South Korean authorities said Sunday that at least 33 people have died and 10 are missing after heavy rains triggered floods and landslides in South Korea, while rescuers are actively searching for people trapped in a flooded underground tunnel.
South Korea is in the middle of the summer monsoon season and it has been raining heavily for the past four days, causing widespread floods and landslides, as well as overflowing a large dam.
The Interior Ministry said 33 people were killed and ten others were missing as a result of the heavy rains, most of whom were buried by landslides or fell into a flooded reservoir.
The ministry said rescuers are working to reach about 15 cars stuck in a tunnel 430 meters underground in Cheongju, North Chungcheong Province.
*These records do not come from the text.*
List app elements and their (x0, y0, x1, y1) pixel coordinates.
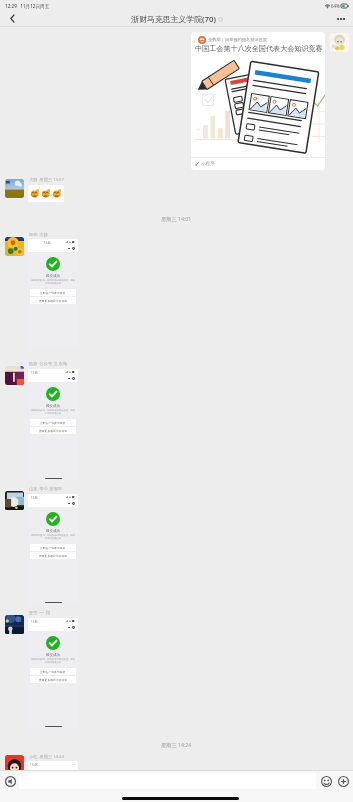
button[interactable]: 立即去广场参与抽奖 (30, 668, 76, 675)
staticText: 感谢您的参与，您的答卷已提交成功，请耐心等待结果公布 (31, 658, 75, 664)
button[interactable]: 立即去广场参与抽奖 (30, 544, 76, 551)
button[interactable]: 查看更多最新活动信息 (30, 297, 76, 304)
button[interactable]: 查看更多最新活动信息 (30, 676, 76, 683)
button[interactable]: Back (0, 11, 24, 26)
button[interactable]: Screenshot (28, 239, 78, 349)
staticText: 感谢您的参与，您的答卷已提交成功，请耐心等待结果公布 (31, 534, 75, 540)
button[interactable]: Avatar (330, 33, 349, 52)
button[interactable]: Avatar (5, 615, 24, 634)
staticText: 立即去广场参与抽奖 (40, 421, 66, 425)
staticText: 大丽 星期三 13:57 (29, 177, 64, 183)
button[interactable]: 13:46 (28, 761, 78, 775)
staticText: 小程序 (201, 161, 215, 167)
button[interactable]: 立即去广场参与抽奖 (30, 289, 76, 296)
staticText: 13:46 (44, 241, 51, 245)
button[interactable]: 查看更多最新活动信息 (30, 427, 76, 434)
button[interactable]: 立即去广场参与抽奖 (30, 419, 76, 426)
button[interactable]: Avatar (5, 755, 24, 774)
button[interactable]: Avatar (5, 237, 24, 256)
staticText: 星期三 14:24 (161, 741, 192, 748)
staticText: 13:46 (31, 496, 38, 500)
staticText: 提交成功 (46, 404, 60, 408)
staticText: 13:46 (30, 763, 38, 767)
button[interactable]: Voice input (3, 774, 17, 788)
button[interactable]: Avatar (5, 491, 24, 510)
staticText: 阳光 文静 (29, 232, 48, 238)
button[interactable]: Screenshot (28, 369, 78, 481)
staticText: 13:46 (31, 371, 38, 375)
staticText: 小红 星期三 14:24 (29, 754, 64, 760)
staticText: 12:29 11月12日周五 (5, 3, 50, 9)
staticText: 立即去广场参与抽奖 (40, 670, 66, 674)
button[interactable]: More functions (336, 774, 350, 788)
button[interactable]: Avatar (5, 179, 24, 198)
staticText: 立即去广场参与抽奖 (40, 546, 66, 550)
staticText: 星空 一 翔 (29, 610, 51, 616)
staticText: 64% (331, 3, 340, 9)
staticText: 中国工会第十八次全国代表大会知识竞赛 (195, 44, 323, 53)
staticText: 山水 李心 东海阳 (29, 486, 62, 492)
staticText: 提交成功 (46, 529, 60, 533)
staticText: 查看更多最新活动信息 (39, 554, 67, 558)
button[interactable]: More options (329, 11, 353, 26)
button[interactable]: Avatar (5, 366, 24, 385)
staticText: 查看更多最新活动信息 (39, 429, 67, 433)
staticText: 查看更多最新活动信息 (39, 678, 67, 682)
staticText: 全数据 | 问卷预约报名登记投票 (208, 37, 267, 43)
button[interactable]: Screenshot (28, 494, 78, 605)
button[interactable]: 全数据 | 问卷预约报名登记投票 (191, 32, 325, 170)
staticText: 提交成功 (46, 274, 60, 278)
button[interactable]: 查看更多最新活动信息 (30, 552, 76, 559)
staticText: 感谢您的参与，您的答卷已提交成功，请耐心等待结果公布 (31, 279, 75, 285)
staticText: 陈静 公众号 卫 东海. (29, 361, 68, 367)
staticText: 13:46 (31, 620, 38, 624)
staticText: 感谢您的参与，您的答卷已提交成功，请耐心等待结果公布 (31, 409, 75, 415)
button[interactable]: Emoji (319, 774, 333, 788)
staticText: 立即去广场参与抽奖 (40, 291, 66, 295)
staticText: 查看更多最新活动信息 (39, 299, 67, 303)
staticText: 星期三 14:01 (161, 215, 192, 222)
button[interactable]: Screenshot (28, 618, 78, 729)
staticText: ⎯⎯ (72, 763, 76, 766)
staticText: 提交成功 (46, 653, 60, 657)
button[interactable] (30, 188, 62, 199)
staticText: 浙财马克思主义学院(70) (131, 14, 216, 25)
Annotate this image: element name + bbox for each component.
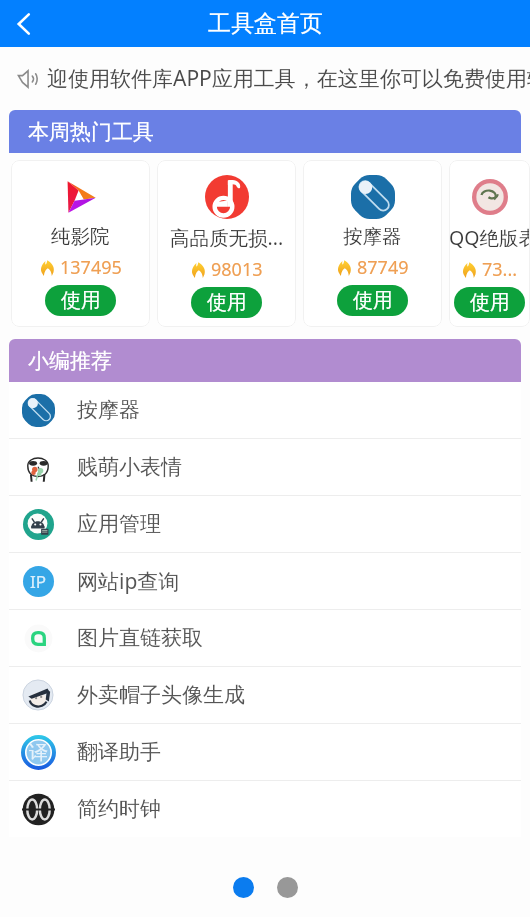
button[interactable]: QQ绝版表情... — [449, 160, 530, 327]
button[interactable]: 应用管理 — [9, 496, 521, 552]
staticText: 使用 — [470, 290, 510, 315]
button[interactable]: 使用 — [191, 287, 262, 318]
button[interactable]: 使用 — [454, 287, 525, 318]
button[interactable]: Back — [0, 0, 48, 47]
button[interactable]: 本周热门工具 — [9, 110, 521, 153]
staticText: 贱萌小表情 — [77, 454, 182, 480]
staticText: IP — [30, 570, 47, 593]
staticText: QQ绝版表情... — [449, 224, 530, 251]
staticText: 简约时钟 — [77, 796, 161, 822]
staticText: 87749 — [357, 255, 409, 280]
button[interactable]: 按摩器 — [9, 382, 521, 438]
button[interactable]: 贱萌小表情 — [9, 439, 521, 495]
staticText: 按摩器 — [343, 224, 402, 249]
button[interactable]: 简约时钟 — [9, 781, 521, 837]
button[interactable]: 高品质无损... — [157, 160, 296, 327]
button[interactable]: 图片直链获取 — [9, 610, 521, 666]
staticText: 迎使用软件库APP应用工具，在这里你可以免费使用软件库 — [47, 64, 530, 93]
button[interactable]: 外卖帽子头像生成 — [9, 667, 521, 723]
staticText: 使用 — [61, 288, 101, 313]
staticText: 高品质无损... — [170, 224, 284, 251]
staticText: 译 — [29, 741, 48, 765]
button[interactable]: 使用 — [337, 285, 408, 316]
button[interactable]: 纯影院 — [11, 160, 150, 327]
staticText: 98013 — [211, 257, 263, 282]
staticText: 137495 — [60, 255, 122, 280]
staticText: 本周热门工具 — [28, 119, 154, 145]
staticText: 小编推荐 — [28, 348, 112, 374]
button[interactable]: Page 2 — [277, 877, 298, 898]
button[interactable]: 小编推荐 — [9, 339, 521, 382]
button[interactable]: Page 1 — [233, 877, 254, 898]
staticText: 纯影院 — [51, 224, 110, 249]
staticText: 使用 — [353, 288, 393, 313]
staticText: 工具盒首页 — [208, 9, 323, 38]
staticText: 应用管理 — [77, 511, 161, 537]
staticText: 网站ip查询 — [77, 567, 180, 596]
staticText: 外卖帽子头像生成 — [77, 682, 245, 708]
button[interactable]: 按摩器 — [303, 160, 442, 327]
staticText: 翻译助手 — [77, 739, 161, 765]
staticText: 使用 — [207, 290, 247, 315]
button[interactable]: 使用 — [45, 285, 116, 316]
staticText: 按摩器 — [77, 397, 140, 423]
staticText: 图片直链获取 — [77, 625, 203, 651]
staticText: 73... — [482, 257, 518, 282]
button[interactable]: 译 — [9, 724, 521, 780]
button[interactable]: IP — [9, 553, 521, 609]
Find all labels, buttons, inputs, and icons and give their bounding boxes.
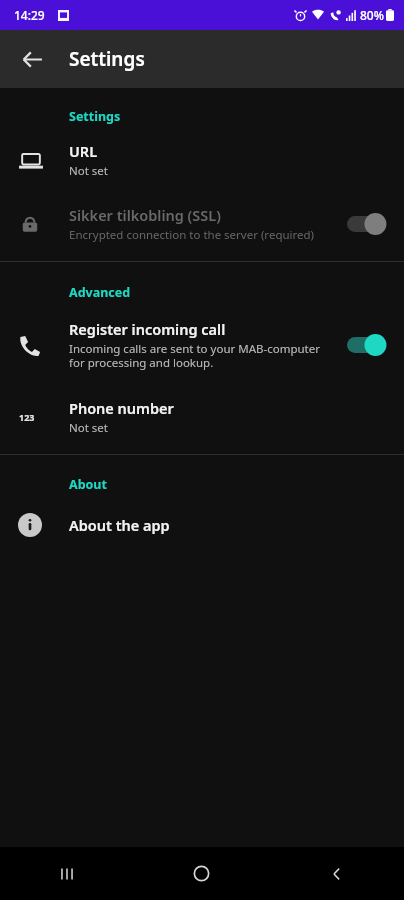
staticText: Settings — [69, 108, 121, 125]
staticText: Encrypted connection to the server (requ… — [69, 227, 315, 243]
staticText: Advanced — [69, 284, 131, 301]
button[interactable]: Home — [134, 847, 269, 900]
button[interactable] — [347, 213, 387, 235]
button[interactable]: Sikker tilkobling (SSL) — [0, 201, 404, 247]
staticText: Register incoming call — [69, 319, 226, 339]
button[interactable]: URL — [0, 137, 404, 183]
button[interactable]: Back — [269, 847, 404, 900]
button[interactable] — [347, 334, 387, 356]
button[interactable]: Recents — [0, 847, 134, 900]
staticText: 123 — [19, 411, 35, 423]
staticText: 80% — [360, 7, 384, 23]
button[interactable]: Register incoming call — [0, 315, 404, 374]
staticText: Not set — [69, 163, 108, 179]
button[interactable]: Back — [10, 37, 54, 81]
button[interactable]: About the app — [0, 509, 404, 541]
button[interactable]: 123 — [0, 394, 404, 440]
staticText: URL — [69, 141, 98, 161]
staticText: 14:29 — [14, 7, 45, 23]
staticText: Sikker tilkobling (SSL) — [69, 205, 221, 225]
staticText: Not set — [69, 420, 108, 436]
staticText: Settings — [69, 46, 145, 72]
staticText: About the app — [69, 515, 170, 535]
staticText: About — [69, 476, 107, 493]
staticText: Incoming calls are sent to your MAB-comp… — [69, 341, 336, 370]
staticText: Phone number — [69, 398, 174, 418]
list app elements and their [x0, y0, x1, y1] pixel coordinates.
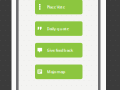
button[interactable]: Mojo map [35, 64, 82, 79]
staticText: Daily quote [47, 26, 69, 31]
staticText: Give feedback [47, 48, 73, 53]
staticText: Place Vote [47, 4, 65, 10]
button[interactable]: Give feedback [35, 43, 82, 58]
button[interactable]: Place Vote [35, 0, 82, 14]
button[interactable]: Daily quote [35, 21, 82, 36]
staticText: Mojo map [47, 69, 66, 74]
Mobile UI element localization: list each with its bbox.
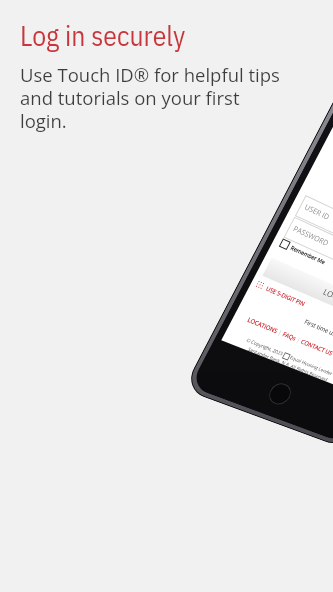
- staticText: Santander Bank, N.A. All Rights Reserved: [246, 346, 329, 383]
- staticText: |: [294, 335, 304, 344]
- button[interactable]: LOG IN: [262, 258, 333, 329]
- staticText: First time user? Register: [303, 317, 333, 350]
- button[interactable]: Home: [265, 380, 295, 407]
- button[interactable]: [295, 195, 333, 272]
- button[interactable]: Remember Me: [279, 238, 327, 266]
- button[interactable]: LOCATIONS: [246, 315, 279, 334]
- staticText: LOG IN: [321, 286, 333, 307]
- staticText: Equal Housing Lender · Member FDIC: [288, 354, 333, 388]
- staticText: © Copyright, 2023: [245, 337, 286, 358]
- staticText: PASSWORD: [292, 223, 331, 248]
- staticText: Log in securely: [20, 18, 186, 54]
- button[interactable]: [284, 217, 333, 292]
- staticText: |: [276, 327, 285, 337]
- button[interactable]: CONTACT US: [300, 337, 333, 357]
- staticText: Remember Me: [289, 244, 327, 266]
- staticText: USE 5-DIGIT PIN: [264, 285, 306, 308]
- other: PIN keypad: [254, 280, 266, 291]
- button[interactable]: PIN keypad: [254, 280, 307, 308]
- button[interactable]: FAQs: [282, 330, 298, 342]
- staticText: Use Touch ID® for helpful tips and tutor…: [20, 62, 280, 133]
- staticText: USER ID: [303, 202, 331, 222]
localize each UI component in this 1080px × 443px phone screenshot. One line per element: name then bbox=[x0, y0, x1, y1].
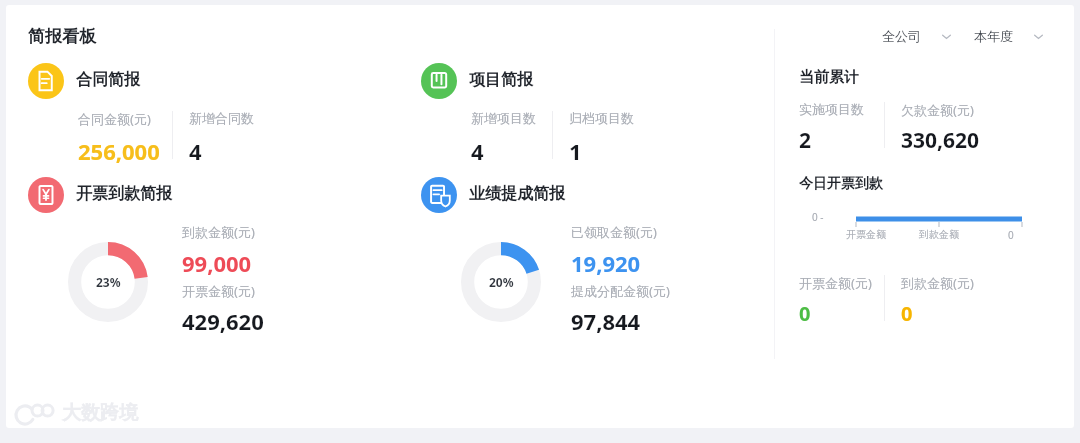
button[interactable]: 开票到款简报 bbox=[28, 177, 64, 213]
staticText: 开票金额 bbox=[846, 228, 886, 241]
staticText: 4 bbox=[471, 136, 484, 166]
staticText: 全公司 bbox=[882, 28, 921, 44]
staticText: 实施项目数 bbox=[799, 101, 864, 117]
staticText: 合同简报 bbox=[76, 70, 140, 90]
staticText: 99,000 bbox=[182, 248, 252, 278]
staticText: 简报看板 bbox=[28, 26, 96, 47]
staticText: 当前累计 bbox=[799, 68, 859, 87]
staticText: 归档项目数 bbox=[569, 110, 634, 126]
staticText: 新增合同数 bbox=[189, 110, 254, 126]
staticText: 已领取金额(元) bbox=[571, 223, 657, 241]
staticText: 到款金额 bbox=[919, 228, 959, 241]
staticText: 合同金额(元) bbox=[78, 110, 151, 128]
staticText: 本年度 bbox=[974, 28, 1013, 44]
staticText: 2 bbox=[799, 126, 812, 155]
staticText: 1 bbox=[569, 136, 582, 166]
staticText: 新增项目数 bbox=[471, 110, 536, 126]
staticText: 97,844 bbox=[571, 306, 641, 336]
button[interactable]: 项目简报 bbox=[421, 63, 457, 99]
staticText: 23% bbox=[96, 274, 121, 290]
staticText: 4 bbox=[189, 136, 202, 166]
button[interactable]: 本年度 bbox=[974, 25, 1044, 47]
staticText: 提成分配金额(元) bbox=[571, 282, 670, 300]
staticText: 开票到款简报 bbox=[76, 184, 172, 204]
staticText: 项目简报 bbox=[469, 70, 533, 90]
staticText: 开票金额(元) bbox=[799, 274, 872, 292]
staticText: 429,620 bbox=[182, 306, 264, 336]
staticText: 330,620 bbox=[901, 126, 980, 155]
staticText: 0 bbox=[799, 300, 811, 327]
staticText: 19,920 bbox=[571, 248, 641, 278]
button[interactable]: 合同简报 bbox=[28, 63, 64, 99]
staticText: 业绩提成简报 bbox=[469, 184, 565, 204]
staticText: 今日开票到款 bbox=[799, 175, 883, 193]
staticText: 大数跨境 bbox=[62, 401, 138, 425]
staticText: 256,000 bbox=[78, 136, 160, 166]
staticText: 到款金额(元) bbox=[182, 223, 255, 241]
staticText: 开票金额(元) bbox=[182, 282, 255, 300]
button[interactable]: 全公司 bbox=[882, 25, 952, 47]
staticText: 欠款金额(元) bbox=[901, 101, 974, 119]
staticText: 0 bbox=[901, 300, 913, 327]
staticText: 20% bbox=[489, 274, 514, 290]
staticText: 到款金额(元) bbox=[901, 274, 974, 292]
staticText: 0 bbox=[1008, 228, 1014, 242]
staticText: 0 - bbox=[812, 210, 824, 224]
button[interactable]: 业绩提成简报 bbox=[421, 177, 457, 213]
According to Yonhap News Agency, the tunnel was flooded on Saturday morning after flash floods flooded it too quickly for people to escape.
On Sunday, seven new bodies were found in a submerged bus, including the body of a woman in her 70s, Yonhap news agency reported.
“I don’t have any more hope but I can’t leave,” a relative of one of the victims who disappeared in the tunnel told Yonhap. He added, “My heart breaks at the thought of the pain my son felt in the cold water.”
Footage broadcast on local television showed a torrent of water from a nearby river, which burst its banks and rushed into the tunnel, while rescuers used boats to reach the victims inside.
France Press agency
South Korean President Yoon Sok-yul, who is currently on an overseas trip, held an emergency meeting with his aides to discuss the government’s response to severe weather and flooding, said the office of South Korean President.
Earlier, Prime Minister Han Duck-soo had ordered all available resources to be mobilized to minimize losses.
The majority of the victims, including 17 dead and nine missing, are from North Gyeongsang Province, a mountainous region that was particularly hard hit by landslides that swept through homes and trapped occupants inside.
The ministry said a scandalous river was swept away by some missing people in North Gyeongsang Province.
More rain is expected through Wednesday, and the Korea Meteorological Administration warned that the weather conditions posed a “grave” danger.
South Korea is regularly affected by floods during the summer monsoon but the country is generally well prepared and the number of casualties remains relatively low.
Last year, the country also witnessed torrential rains and floods, killing 11 people.
The government then said that precipitation in 2022 was the heaviest since weather records began in Seoul 115 years ago, blaming the extremes on climate change.